(DATA FOR PROCESSING begins)

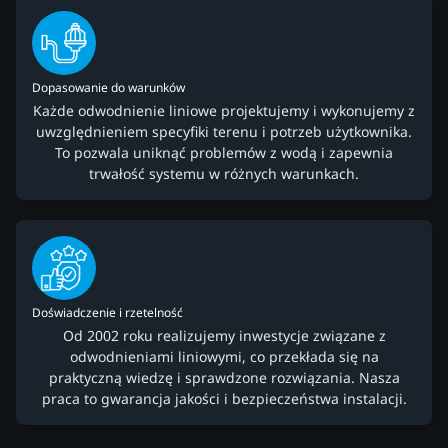
Dopasowanie do warunków
Każde odwodnienie liniowe projektujemy i wykonujemy z
uwzględnieniem specyfiki terenu i potrzeb użytkownika.
To pozwala uniknąć problemów z wodą i zapewnia
trwałość systemu w różnych warunkach.
Doświadczenie i rzetelność
Od 2002 roku realizujemy inwestycje związane z
odwodnieniami liniowymi, co przekłada się na
praktyczną wiedzę i sprawdzone rozwiązania. Nasza
praca to gwarancja jakości i bezpieczeństwa instalacji.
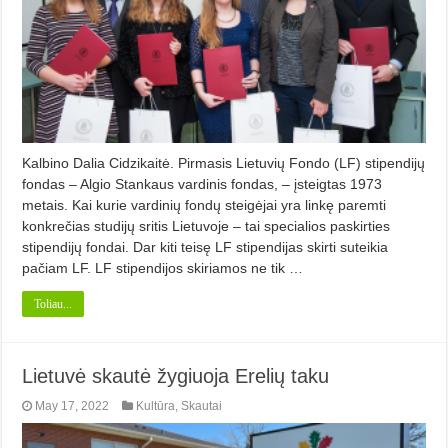
Kalbino Dalia Cidzikaitė. Pirmasis Lietuvių Fondo (LF) sti­pendijų
fondas – Algio Stankaus vardinis fondas, – įsteigtas 1973
metais. Kai kurie vardinių fondų steigėjai yra linkę paremti
konkrečias studijų sritis Lietuvoje – tai specialios paskirties
stipendijų fondai. Dar kiti teisę LF sti­pendijas skirti suteikia
pačiam LF. LF stipendijos skiriamos ne tik …
Toliau...
Lietuvė skautė žygiuoja Erelių taku
May 17, 2022
Kultūra
,
Skautai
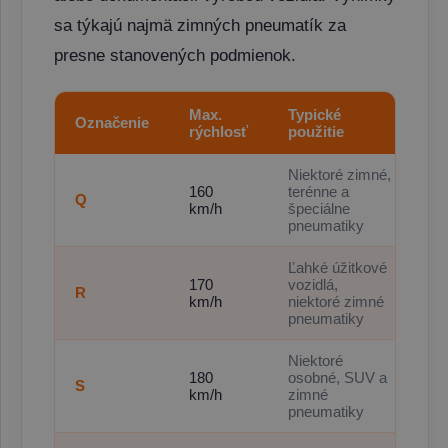
sa týkajú najmä zimných pneumatík za
presne stanovených podmienok.
Max.
Typické
Označenie
rýchlosť
použitie
Niektoré zimné,
160
terénne a
Q
km/h
špeciálne
pneumatiky
Ľahké úžitkové
170
vozidlá,
R
km/h
niektoré zimné
pneumatiky
Niektoré
180
osobné, SUV a
S
km/h
zimné
pneumatiky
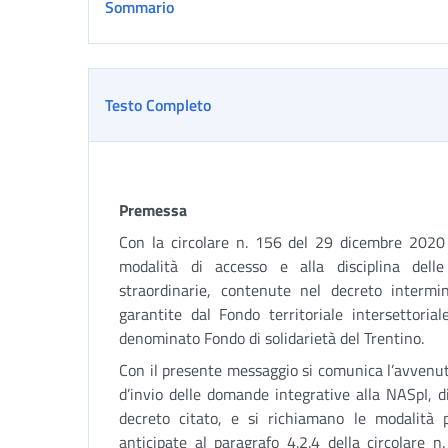
Sommario
Testo Completo
Premessa
Con la circolare n. 156 del 29 dicembre 2020 s
modalità di accesso e alla disciplina delle
straordinarie, contenute nel decreto interm
garantite dal Fondo territoriale intersettoria
denominato Fondo di solidarietà del Trentino.
Con il presente messaggio si comunica l’avvenut
d’invio delle domande integrative alla NASpI, di
decreto citato, e si richiamano le modalità p
anticipate al paragrafo 4.2.4 della circolare 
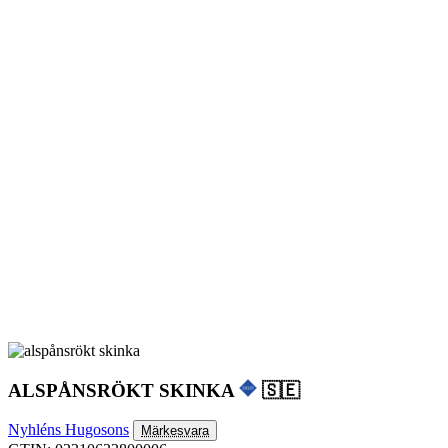
ALSPÅNSRÖKT SKINKA
🇸🇪
Nyhléns Hugosons
Märkesvara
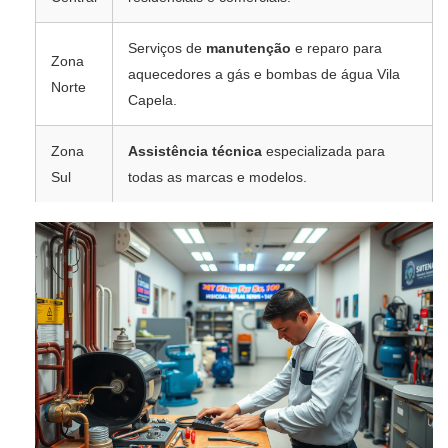
Serviços de
manutenção
e reparo para
Zona
aquecedores a gás e bombas de água Vila
Norte
Capela.
Zona
Assistência técnica
especializada para
Sul
todas as marcas e modelos.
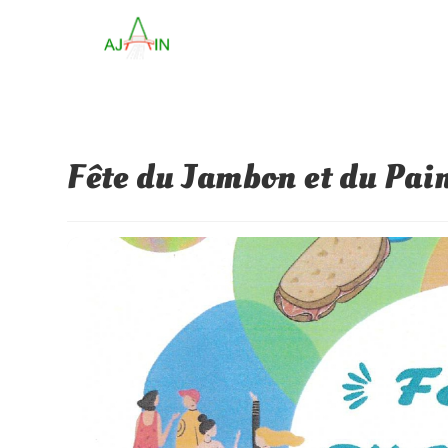
Fête du Jambon et du Pain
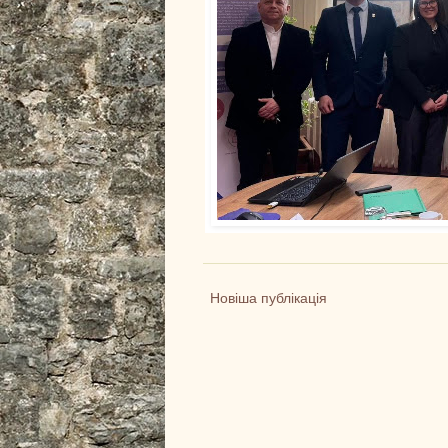
Новіша публікація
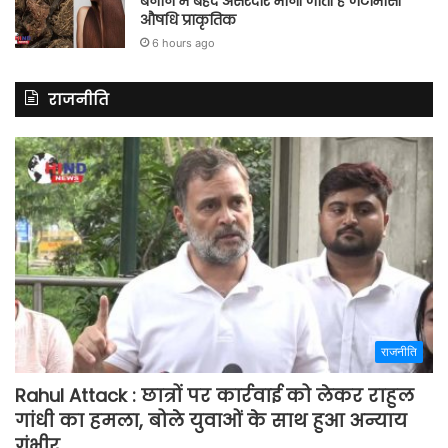
बनाने में बेहद असरदार मानी जाती है जटामांसी
औषधि प्राकृतिक
6 hours ago
राजनीति
राजनीति
Rahul Attack : छात्रों पर कार्रवाई को लेकर राहुल
गांधी का हमला, बोले युवाओं के साथ हुआ अन्याय
गंभीर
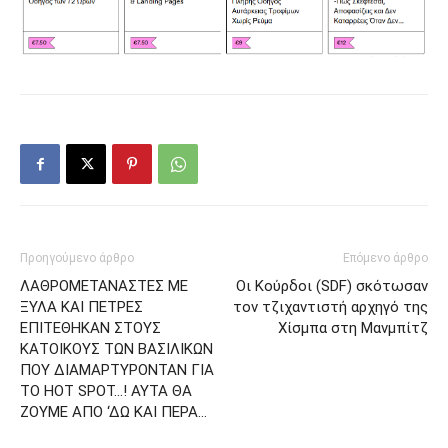
Προηγούμενο άρθρο
Επόμενο άρθρο
ΛΑΘΡΟΜΕΤΑΝΑΣΤΕΣ ΜΕ
Οι Κούρδοι (SDF) σκότωσαν
ΞΥΛΑ ΚΑΙ ΠΕΤΡΕΣ
τον τζιχαντιστή αρχηγό της
ΕΠΙΤΕΘΗΚΑΝ ΣΤΟΥΣ
Χίσμπα στη Μανμπίτζ
ΚΑΤΟΙΚΟΥΣ ΤΩΝ ΒΑΣΙΛΙΚΩΝ
ΠΟΥ ΔΙΑΜΑΡΤΥΡOΝΤΑΝ ΓΙΑ
ΤΟ HOT SPOT…! ΑΥΤΑ ΘΑ
ΖΟΥΜΕ ΑΠΟ ‘ΔΩ ΚΑΙ ΠΕΡΑ…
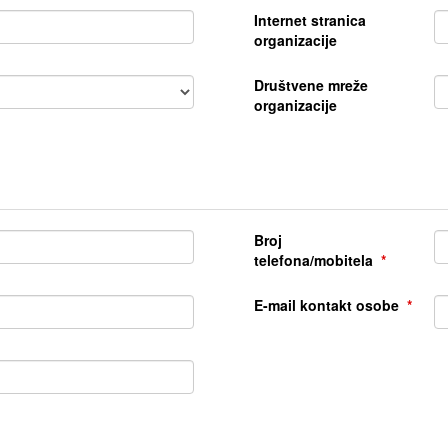
Internet stranica
organizacije
Društvene mreže
organizacije
Broj
telefona/mobitela
E-mail kontakt osobe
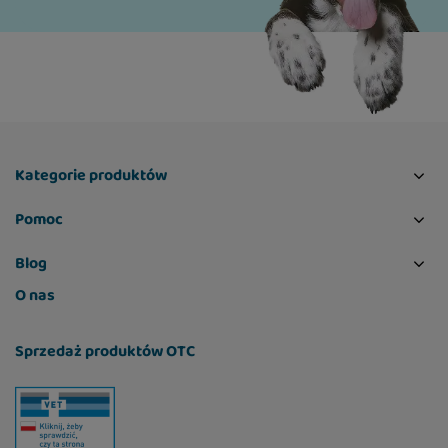
Kategorie produktów
Pomoc
Blog
O nas
Sprzedaż produktów OTC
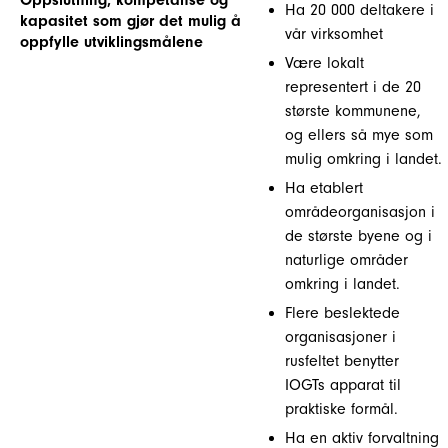
Oppslutning, kompetanse og
Ha 20 000 deltakere i
kapasitet som gjør det mulig å
vår virksomhet
oppfylle utviklingsmålene
Være lokalt
representert i de 20
største kommunene,
og ellers så mye som
mulig omkring i landet.
Ha etablert
områdeorganisasjon i
de største byene og i
naturlige områder
omkring i landet.
Flere beslektede
organisasjoner i
rusfeltet benytter
IOGTs apparat til
praktiske formål.
Ha en aktiv forvaltning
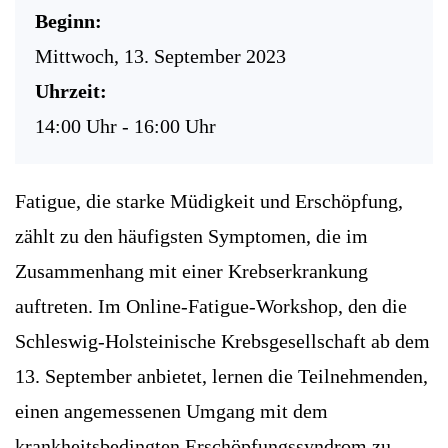
Beginn:
Mittwoch, 13. September 2023
Uhrzeit:
14:00 Uhr - 16:00 Uhr
Fatigue, die starke Müdigkeit und Erschöpfung,
zählt zu den häufigsten Symptomen, die im
Zusammenhang mit einer Krebserkrankung
auftreten. Im Online-Fatigue-Workshop, den die
Schleswig-Holsteinische Krebsgesellschaft ab dem
13. September anbietet, lernen die Teilnehmenden,
einen angemessenen Umgang mit dem
krankheitsbedingten Erschöpfungssyndrom zu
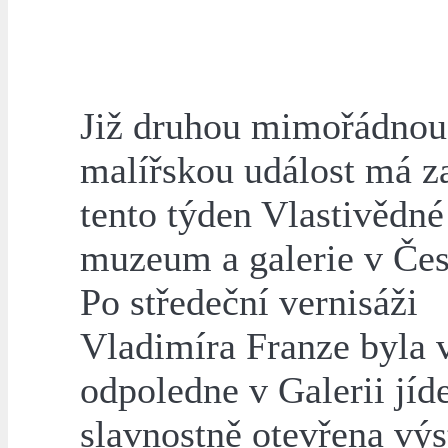
Již druhou mimořádnou
malířskou událost má z
tento týden Vlastivědné
muzeum a galerie v Čes
Po středeční vernisáži
Vladimíra Franze byla 
odpoledne v Galerii jíd
slavnostně otevřena výs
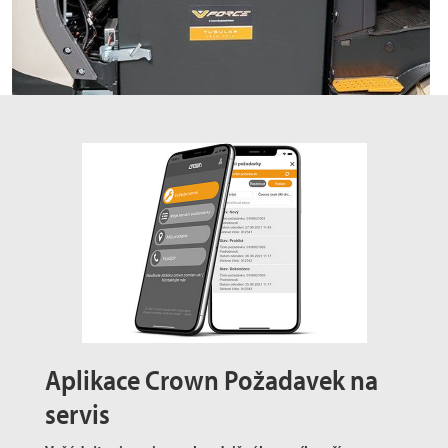
Aplikace Crown Požadavek na
servis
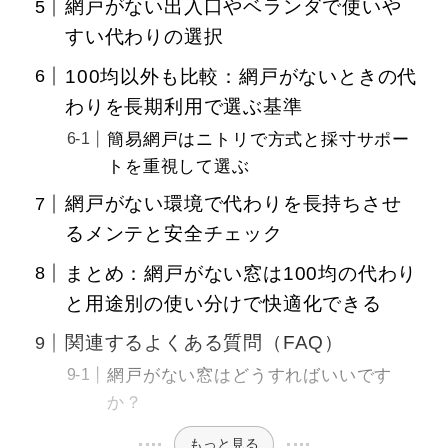
網戸がない出入口やベランダで使いや
すい代わりの選択
100均以外も比較：網戸がないときの代
わりを長期利用で選ぶ基準
簡易網戸はニトリで方式と採寸サポー
トを重視して選ぶ
網戸がない環境で代わりを長持ちさせ
るメンテと安全チェック
まとめ：網戸がない窓は100均の代わり
と用途別の使い分けで快適化できる
関連するよくある質問（FAQ）
網戸がない窓はどうすればいいです
か？
もっと見る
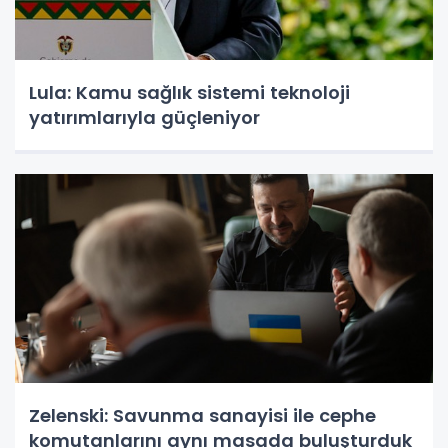
Lula: Kamu sağlık sistemi teknoloji
yatırımlarıyla güçleniyor
Zelenski: Savunma sanayisi ile cephe
komutanlarını aynı masada buluşturduk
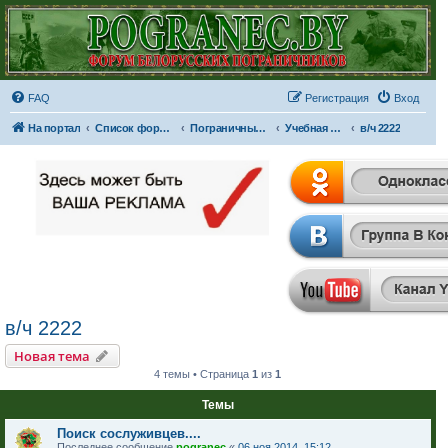
FAQ
Регистрация
Вход
На портал
Список форумов
Пограничные отряды и части
Учебная часть младшего командного состава Западного пограничного округа...
в/ч 2222
в/ч 2222
Новая тема
4 темы • Страница
1
из
1
Темы
Поиск сослуживцев....
Последнее сообщение
pogranec
«
06 ноя 2014, 15:12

(DATA FOR PROCESSING ends)

EXERCISE: Every record above must be repeated exactly, with the pictures dropped.

ANSWER TO THIS PROBLEM:
Dopasowanie do warunków
Każde odwodnienie liniowe projektujemy i wykonujemy z
uwzględnieniem specyfiki terenu i potrzeb użytkownika.
To pozwala uniknąć problemów z wodą i zapewnia
trwałość systemu w różnych warunkach.
Doświadczenie i rzetelność
Od 2002 roku realizujemy inwestycje związane z
odwodnieniami liniowymi, co przekłada się na
praktyczną wiedzę i sprawdzone rozwiązania. Nasza
praca to gwarancja jakości i bezpieczeństwa instalacji.
Kalbino Dalia Cidzikaitė. Pirmasis Lietuvių Fondo (LF) sti­pendijų
fondas – Algio Stankaus vardinis fondas, – įsteigtas 1973
metais. Kai kurie vardinių fondų steigėjai yra linkę paremti
konkrečias studijų sritis Lietuvoje – tai specialios paskirties
stipendijų fondai. Dar kiti teisę LF sti­pendijas skirti suteikia
pačiam LF. LF stipendijos skiriamos ne tik …
Toliau...
Lietuvė skautė žygiuoja Erelių taku
May 17, 2022
Kultūra
,
Skautai
sa týkajú najmä zimných pneumatík za
presne stanovených podmienok.
Max.
Typické
Označenie
rýchlosť
použitie
Niektoré zimné,
160
terénne a
Q
km/h
špeciálne
pneumatiky
Ľahké úžitkové
170
vozidlá,
R
km/h
niektoré zimné
pneumatiky
Niektoré
180
osobné, SUV a
S
km/h
zimné
pneumatiky
Sommario
Testo Completo
Premessa
Con la circolare n. 156 del 29 dicembre 2020 s
modalità di accesso e alla disciplina delle
straordinarie, contenute nel decreto interm
garantite dal Fondo territoriale intersettoria
denominato Fondo di solidarietà del Trentino.
Con il presente messaggio si comunica l’avvenut
d’invio delle domande integrative alla NASpI, di
decreto citato, e si richiamano le modalità p
anticipate al paragrafo 4.2.4 della circolare 
ALSPÅNSRÖKT SKINKA
🇸🇪
Nyhléns Hugosons
Märkesvara
Serviços de
manutenção
e reparo para
Zona
aquecedores a gás e bombas de água Vila
Norte
Capela.
Zona
Assistência técnica
especializada para
Sul
todas as marcas e modelos.
Fête du Jambon et du Pain
Новіша публікація
बनाने में बेहद असरदार मानी जाती है जटामांसी
औषधि प्राकृतिक
6 hours ago
राजनीति
राजनीति
Rahul Attack : छात्रों पर कार्रवाई को लेकर राहुल
गांधी का हमला, बोले युवाओं के साथ हुआ अन्याय
गंभीर
Προηγούμενο άρθρο
Επόμενο άρθρο
ΛΑΘΡΟΜΕΤΑΝΑΣΤΕΣ ΜΕ
Οι Κούρδοι (SDF) σκότωσαν
ΞΥΛΑ ΚΑΙ ΠΕΤΡΕΣ
τον τζιχαντιστή αρχηγό της
ΕΠΙΤΕΘΗΚΑΝ ΣΤΟΥΣ
Χίσμπα στη Μανμπίτζ
ΚΑΤΟΙΚΟΥΣ ΤΩΝ ΒΑΣΙΛΙΚΩΝ
ΠΟΥ ΔΙΑΜΑΡΤΥΡOΝΤΑΝ ΓΙΑ
ΤΟ HOT SPOT…! ΑΥΤΑ ΘΑ
ΖΟΥΜΕ ΑΠΟ ‘ΔΩ ΚΑΙ ΠΕΡΑ…
Internet stranica
organizacije
Društvene mreže
organizacije
Broj
telefona/mobitela
E-mail kontakt osobe
Kategorie produktów
Pomoc
Blog
O nas
Sprzedaż produktów OTC
Oppslutning, kompetanse og
Ha 20 000 deltakere i
kapasitet som gjør det mulig å
vår virksomhet
oppfylle utviklingsmålene
Være lokalt
representert i de 20
største kommunene,
og ellers så mye som
mulig omkring i landet.
Ha etablert
områdeorganisasjon i
de største byene og i
naturlige områder
omkring i landet.
Flere beslektede
organisasjoner i
rusfeltet benytter
IOGTs apparat til
praktiske formål.
Ha en aktiv forvaltning
Beginn:
Mittwoch, 13. September 2023
Uhrzeit:
14:00 Uhr - 16:00 Uhr
Fatigue, die starke Müdigkeit und Erschöpfung,
zählt zu den häufigsten Symptomen, die im
Zusammenhang mit einer Krebserkrankung
auftreten. Im Online-Fatigue-Workshop, den die
Schleswig-Holsteinische Krebsgesellschaft ab dem
13. September anbietet, lernen die Teilnehmenden,
einen angemessenen Umgang mit dem
krankheitsbedingten Erschöpfungssyndrom zu
Již druhou mimořádnou
malířskou událost má z
tento týden Vlastivědné
muzeum a galerie v Čes
Po středeční vernisáži
Vladimíra Franze byla 
odpoledne v Galerii jíd
slavnostně otevřena výs
Aplikace Crown Požadavek na
servis
網戸がない出入口やベランダで使いや
すい代わりの選択
100均以外も比較：網戸がないときの代
わりを長期利用で選ぶ基準
簡易網戸はニトリで方式と採寸サポー
トを重視して選ぶ
網戸がない環境で代わりを長持ちさせ
るメンテと安全チェック
まとめ：網戸がない窓は100均の代わり
と用途別の使い分けで快適化できる
関連するよくある質問（FAQ）
網戸がない窓はどうすればいいです
か？
もっと見る
Lula: Kamu sağlık sistemi teknoloji
yatırımlarıyla güçleniyor
Zelenski: Savunma sanayisi ile cephe
komutanlarını aynı masada buluşturduk
FAQ
Регистрация
Вход
На портал
Список форумов
Пограничные отряды и части
Учебная часть младшего командного состава Западного пограничного округа...
в/ч 2222
в/ч 2222
Новая тема
4 темы • Страница
1
из
1
Темы
Поиск сослуживцев....
Последнее сообщение
pogranec
«
06 ноя 2014, 15:12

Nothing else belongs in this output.